Sabahattin Ali Aşk Sözleri

Sabahattin Ali aşk sözleri sizlerle;

“Aradaki bütün bağlar, ruhlar beraber olmadıktan sonra, ne ifade ederler? Senelerden beri hiç kimseye bir tek kelime söylemedim. Halbuki konuşmaya ne kadar muhtacım. Her şeyi içinde boğmaya mecbur olmak, diri diri mezara kapanmaktan başka nedir? Ah Maria, niçin seninle bir pencere kenarında oturup konuşamıyoruz? Niçin rüzgarlı sonbahar akşamlarında, sessizce yan yana yürüyerek ruhlarımızın konuştuğunu dinleyemiyoruz? Niçin yanımda değilsin?” (Kürk Mantolu Madonna, 1943)

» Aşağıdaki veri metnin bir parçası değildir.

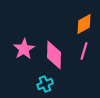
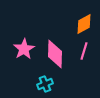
pink diamond: moved 1 px right, 1 px up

“Kendisinden daha dün ayrılmış gibi taze bir hasret duydum. Kaybedilen en kıymetli eşyanın, servetin, her türlü dünya saadetinin acısı zamanla unutuluyor. Yalnız kaçırılan fırsatlar asla akıldan çıkmıyor ve her hatırlayışta insanın içini sızlatıyor. Bunun sebebi herhalde, “Bu öyle olmayabilirdi!” düşüncesi, yoksa insan mukadder telakki ettiği şeyleri kabule her zaman hazır.” (Kürk Mantolu Madonna, 1943)

“Birdenbire boğazına hafif bir gıcık geldiğini ve gözlerinden farkında olmadan yaşlar boşanmaya başladığını hissetti. Bu, öyle hummalı, hıçkırıklı, buhranlı bir ağlayış değildi. Bir yerde biriktiği anlaşılan gözyaşları, kendilerine dökülecek bir mecra bulmuşlar, gayet sakin, hatta biraz tatlı bir şekilde iki yanağından yastığa süzülüyorlardı.” (İçimizdeki Şeytan, 1940)

“Zannediyorsun ki, hepimiz birer makineyiz ve evvelden kurulduğumuz gibi işleriz. Bir yerde bir bozukluk oldu mu, derhal orayı söküp atmak lazım!.. En kuvvetli insanın bile bazan ne kadar zayıf anları, istediğinin tam aksini yapmaya mecbur olduğu dakikaları bulunduğunu nasıl inkar edebiliriz?” (İçimizdeki Şeytan, 1940)

“Başkasına merhamet etmek, ondan daha kuvvetli olduğumuzu zannetmektir ki, ne kendimiz bu kadar büyük, ne de başkalarını bizden daha zavallı görmeye hakkımız yoktur.” (Kürk Mantolu Madonna, 1943)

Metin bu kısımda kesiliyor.